By now, everyone should know how electromechanical collaboration can increase productivity. Thousands of articles have been written over the past twenty years touting its benefits. Where electromechanical collaboration really shines, in my opinion, is when it’s used in the development of electronics. Introducing the printed circuit boards (PCBs) that run electronics into a design adds a whole new level of complexity that can’t be addressed without strong collaborative efforts.
It’s the rise in electrical content in traditionally mechanical devices that drives the need for a collaborative MCAD-ECAD environment because when you get something wrong in either environment, it affects them both; both development efforts can suffer. However, new software solutions that automate electromechanical efforts can help address product complexity.

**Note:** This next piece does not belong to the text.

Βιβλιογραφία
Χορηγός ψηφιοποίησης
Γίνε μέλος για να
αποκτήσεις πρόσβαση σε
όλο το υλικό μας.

Product developers need collaborative tools that allow different domain experts to talk to each other in real time, rather than finding errors using physical prototypes or during manufacturing, then having to send a design back for rework. A tight collaborative loop between electrical and mechanical domains enables a cohesive design process, resulting in fewer rebuilds, increased quality and faster time to market. A fully digital twin of the complete product can reduce the need for costly prototypes and enable rapid evaluation of design changes. And, advanced design automation liberates engineers from the drudgery of manual tasks, setting them free to innovate and spend more time creating great products.

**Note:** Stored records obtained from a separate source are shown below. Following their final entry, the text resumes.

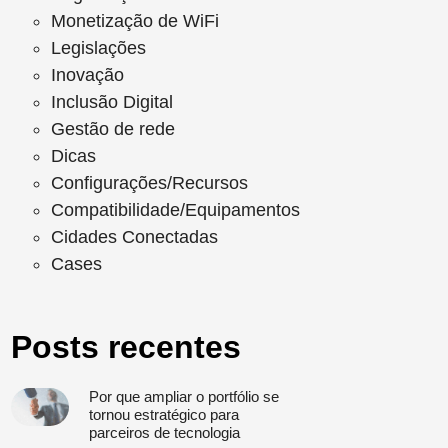
Monetização de WiFi
Legislações
Inovação
Inclusão Digital
Gestão de rede
Dicas
Configurações/Recursos
Compatibilidade/Equipamentos
Cidades Conectadas
Cases
Posts recentes
Por que ampliar o portfólio se
tornou estratégico para
parceiros de tecnologia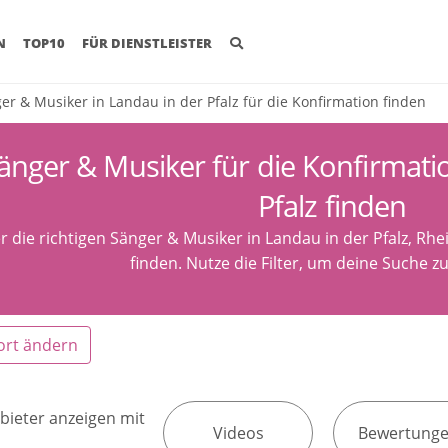
(CURRENT)
N
TOP10
FÜR DIENSTLEISTER
er & Musiker in Landau in der Pfalz für die Konfirmation finden
änger & Musiker für die Konfirmati
Pfalz finden
r die richtigen Sänger & Musiker in Landau in der Pfalz, Rhe
finden. Nutze die Filter, um deine Suche zu
ort ändern
bieter anzeigen mit
Videos
Bewertung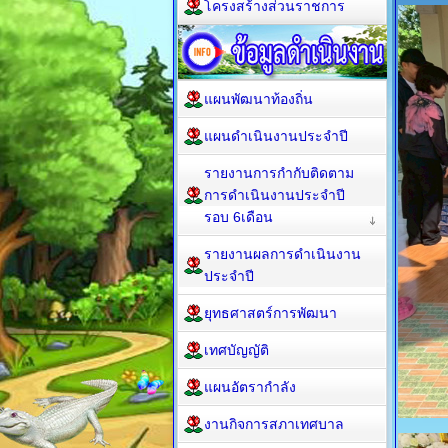
โครงสร้างส่วนราชการ
แผนพัฒนาท้องถิ่น
แผนดำเนินงานประจำปี
รายงานการกำกับติดตาม
การดำเนินงานประจำปี
รอบ 6เดือน
รายงานผลการดำเนินงาน
ประจำปี
ยุทธศาสตร์การพัฒนา
เทศบัญญัติ
แผนอัตรากำลัง
งานกิจการสภาเทศบาล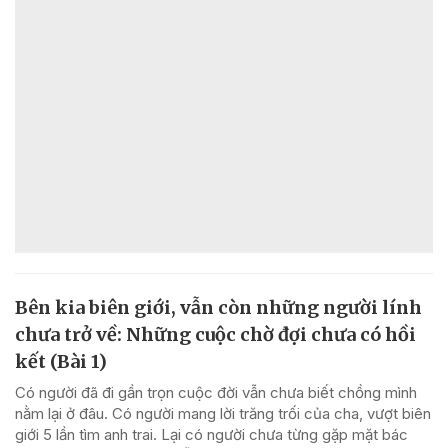
Bên kia biên giới, vẫn còn những người lính
chưa trở về: Những cuộc chờ đợi chưa có hồi
kết (Bài 1)
Có người đã đi gần trọn cuộc đời vẫn chưa biết chồng mình
nằm lại ở đâu. Có người mang lời trăng trối của cha, vượt biên
giới 5 lần tìm anh trai. Lại có người chưa từng gặp mặt bác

Being able to visualize components on a printed circuit board (PCB) is extremely helpful. Today’s software enables users to consider form and fit issues early in the product design process by creating a 3D model of the PCB. More than merely an interpretation of 2D information, 3D models are created for photorealistic visualization of a complete PCB design. With this information collisions between different components on the PCB can be detected at an early stage. If a collision is detected as you move a component, the software can alert the user of the collision.
Solid Edge PCB Collaboration software provides seamless collaboration between 2D ECAD and 3D MCAD design environments. It provides users with a consistent and continuous communication channel that keeps design teams synchronized as they work in their own areas while ensuring the use of up-to-date and accurate data. At any time throughout the design process, the user can preview and consider design proposals, then accept, reject and counter-propose design proposals between disciplines. The software also reduces costs by avoiding design rework on either the ECAD or MCAD side when interferences are detected between the PCB and its mechanical enclosure.